Sinn Féin councillor Angela Donnelly has said that women are underrepresented on Fingal County Council.
Donnelly, who leads Sinn Féin on Fingal County Council, noted that the Corporate Policy Groups has 7 Strategic Policy Committee chairs, and the current make-up consists of six male councillors and one female councillor.
Joan Hopkins of the Social Democrats will briefly reduce the ratio from six men to one woman when she takes over Joe Newman’s slot on the Corporate Policy Group halfway through the council’s term.
The National Women’s Council of Ireland recently commissioned a report titled “Women Beyond the Dáil: Access, Representation and Retention in Irish Local Government” and it found that out of the 949 seats up for grabs at local elections, just 247 of those seats are held by women or 26% of the overall seats.
The report found that the Social Democrats and the Greens ran the most female candidates at 51% and 50%, 44% of Sinn Féin’s candidates were women, with People Before Profit/Solidarity and Labour at 42% and 41% respectively.
Fianna Fáil and Fine Gael, the two largest parties in local government, didn’t crack 30% according to the report.
Just 25% of Fianna Fáil’s candidates were women, while 29% of Fine Gael’s candidates were female.
Donnelly said the statistics “makes for grim reading if you are an advocate of truly representational politics” and points to “stagnation.”
She said that “structural reforms are required to meaningfully advance gender parity in local authorities.”
Fingal County Council finished the last term with 35% of the council consisting of women, dropping to 33% for the new council term.
South Dublin County Council was revealed to have the highest level of female representation in the chamber, with 48% of elected representatives on SDCC being women.
Donnelly said “we need more women in decision-making roles to ensure women’s voices are heard. Politics must be truly representational and must include more women speaking about their lived experience if we are to get strong local and national government.”

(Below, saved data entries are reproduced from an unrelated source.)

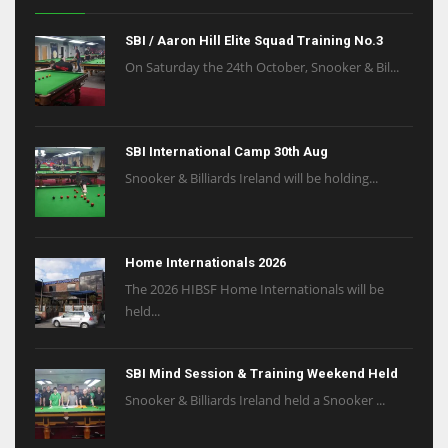
SBI / Aaron Hill Elite Squad Training No.3
On Saturday the 24th October, Snooker & Bil...
SBI International Camp 30th Aug
Snooker & Billiards Ireland will be holding...
Home Internationals 2026
The 2026 HIBSF Home Internationals will be
held...
SBI Mind Session & Training Weekend Held
Snooker & Billiards Ireland held a Snooker ...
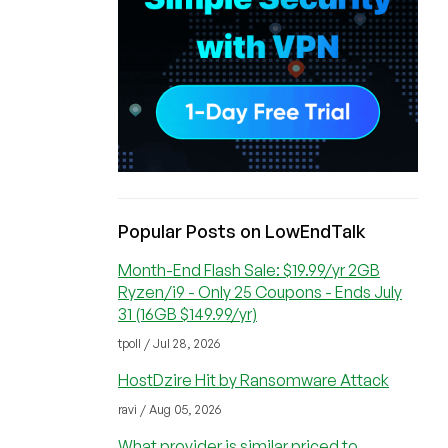
Popular Posts on LowEndTalk
Month-End Flash Sale: $19.99/yr 2GB
Ryzen/i9 - Only 25 Coupons - Ends July
31 (16GB $149.99/yr)
tpoll / Jul 28, 2026
HostDzire Hit by Ransomware Attack
ravi / Aug 05, 2026
What provider is similar priced to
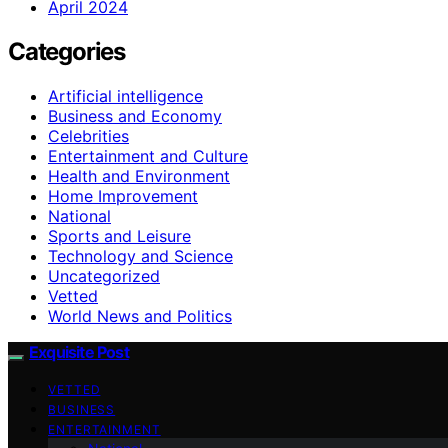
April 2024
Categories
Artificial intelligence
Business and Economy
Celebrities
Entertainment and Culture
Health and Environment
Home Improvement
National
Sports and Leisure
Technology and Science
Uncategorized
Vetted
World News and Politics
Exquisite Post
VETTED
BUSINESS
ENTERTAINMENT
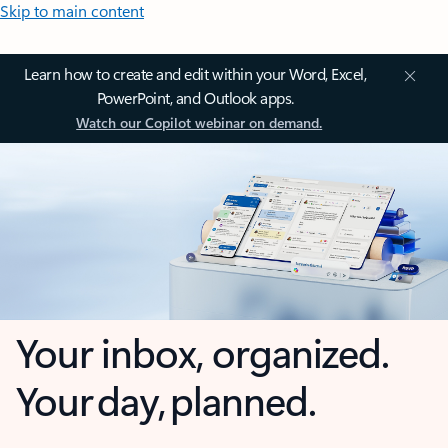
Skip to main content
Learn how to create and edit within your Word, Excel,
PowerPoint, and Outlook apps.
Watch our Copilot webinar on demand.
Your inbox, organized.
Your day, planned.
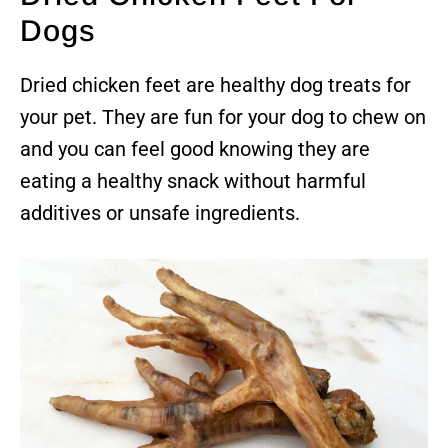
Dogs
Dried chicken feet are healthy dog treats for
your pet. They are fun for your dog to chew on
and you can feel good knowing they are
eating a healthy snack without harmful
additives or unsafe ingredients.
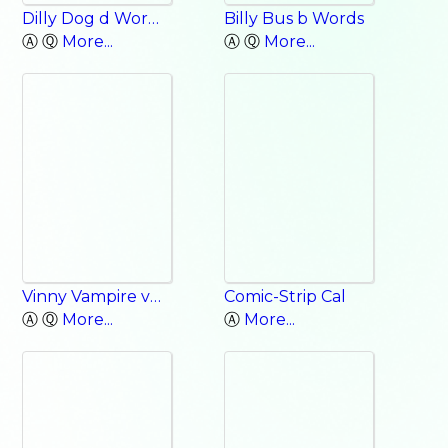
Dilly Dog d Words
Billy Bus b Words
Ⓐ Ⓠ
More...
Ⓐ Ⓠ
More...
Vinny Vampire v Words
Comic-Strip Cal
Ⓐ Ⓠ
More...
Ⓐ
More...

According to the United Nations, only six countries have female representation of 50% and above in their houses of parliament or lower house – Rwanda, Cuba, Nicaragua, Andorra, Mexico, New Zealand, and the United Arab Emirates.
The United Nations report places Ireland at 103rd.
Women for Election has called for a 40% gender quota for local elections, just like how there are currently gender quotas for Dáil elections of 40%.
The National Women’s Council of Ireland stated that co-option can be an excellent entry route into politics for women, as it overcomes the barrier of women’s invisible contribution to their communities, and further recommended that women-only shortlists for co-option would be an easy fix at a local level.
Donnelly said “we are failing women if we do not begin a process to address this gender imbalance; women’s political participation is a fundamental prerequisite for gender equality and genuine democracy.”